Social stratification
- Social stratification refers to the existence of structured inequalities between groups in society, in terms of their access to material or symbolic rewards.
- While all societies involve some forms of social stratification, modern societies are often marked by wide differences in wealth and power.
- The most evident forms of stratification in modern societies involve class divisions, others like race and caste
- The concept of stratification, then, refers to the idea that society is divided into a patterned structure of unequal groups, and usually implies that this structure tends to persist across generations.
- Different bases of social stratification like gender or class constrain existing social processes and also to opportunities and resources available to individuals or groups to compete.
Social processes
- Social processes refer to actions taken by individuals in various ways within the constraints of social structure.
- Sociologists seek to explain these social processes in terms of actual social structure and society and on the basis of the pluralistic understanding of the society.
- Mac Iver and Page defines social process as “continuous change taking place in a definite manner within the social structure”.
- Social processes are thus the byproduct of social interaction and is also referred to as process of social interaction.
- But both Karl Marx and Emile Durkheim presume that human beings have to cooperate to meet their basic needs, and to produce and reproduce themselves and their world.
Cooperation
- Cooperation is necessary for the survival of human society.
- The idea of cooperation rests on certain assumptions about human behaviour.
- It is argued that without human cooperation it would be difficult for human life to survive.
- Cooperation is required to fulfil certain basic needs of society which is possible through division of labour in society.
- According to Emile Durkheim, cooperation is required to fulfil certain needs of society and the role of division of labour emphasises on this function.
- He emphasises that solidarity through division of labour, the moral force of society is fundamental for our understanding of cooperation and thereby the functioning of society.
- According to Karl Marx, humans adjust and accommodate to cooperate but in the process alter society.
- Humans in cooperating thus do not passively adjust and accommodate but also change the natural or social world to which they adjust.
Competition
- Competition may be defined as struggle between two or more individuals, who are striving to get something which is relatively limited.
- Competition is a universal and natural social process that exists in all human societies.

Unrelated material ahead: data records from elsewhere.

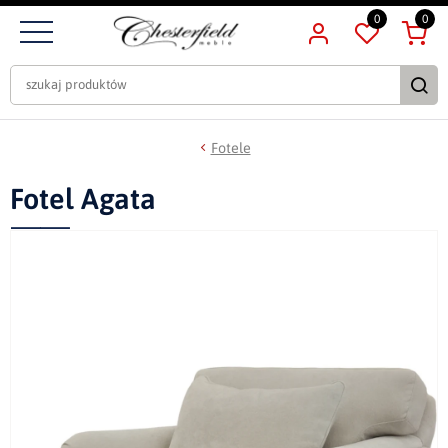
0
0
Fotele
Fotel Agata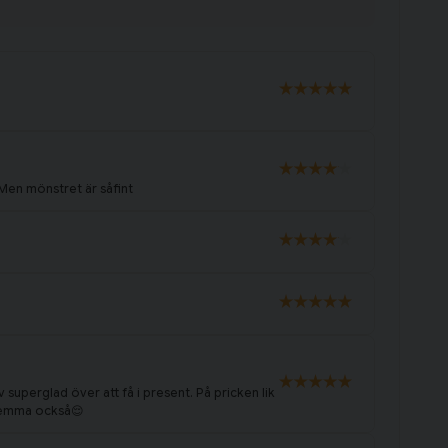
 Men mönstret är såfint
v superglad över att få i present. På pricken lik
 hemma också😌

It is a predominant idea, norm and practice in contemporary society.
- In today’s time, there can be no society without competition as a guiding force.

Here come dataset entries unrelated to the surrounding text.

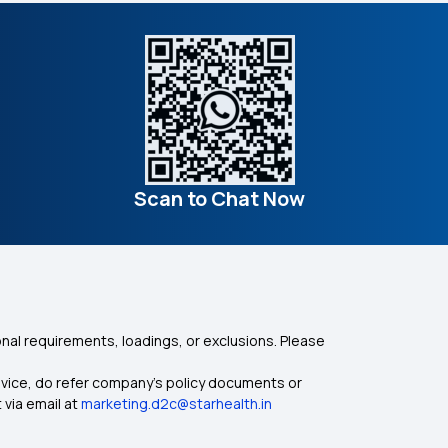
Scan to Chat Now
nal requirements, loadings, or exclusions. Please
dvice, do refer company's policy documents or
 via email at
marketing.d2c@starhealth.in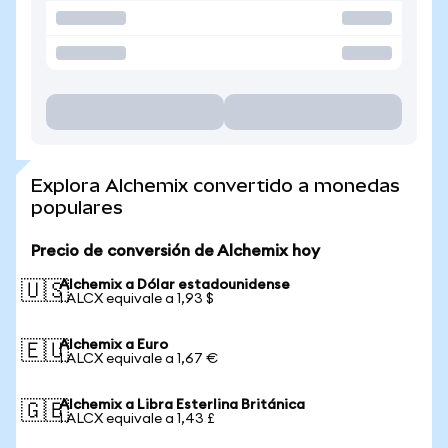
Explora Alchemix convertido a monedas
populares
Precio de conversión de Alchemix hoy
Alchemix a Dólar estadounidense
🇺🇸
1 ALCX equivale a 1,93 $
Alchemix a Euro
🇪🇺
1 ALCX equivale a 1,67 €
Alchemix a Libra Esterlina Británica
🇬🇧
1 ALCX equivale a 1,43 £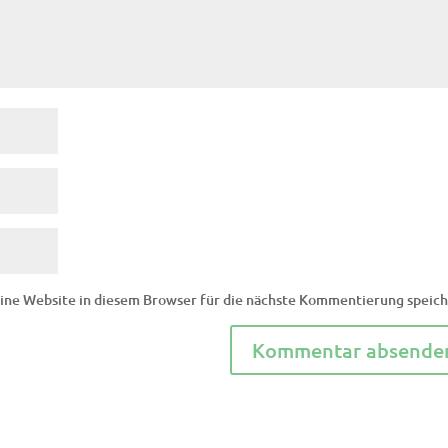
ne Website in diesem Browser für die nächste Kommentierung speich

- Competition gives rise to individualism in modern societies. It is intrinsic to the ways modern capitalist societies function.
- Modern capitalist society focuses on the expansion of trade and hence emphasises on mass scale production in a factory where the work is done by multiple workers.
- The ideology of competition works as the dominant idea of capitalism.
Conflict
- When people are competing for inadequate material and non-material products, it may mean clash of interests.
- The objectives of conflict may be power, status or property.
- We may see conflict occurring in every aspect of the society be it political, social, economic or religious.
- The bases of conflict may vary from caste or class, tribe or gender, ethnicity or religious community.
- Conflicts have always been part of a society. It may change in nature and form at different stages of social development.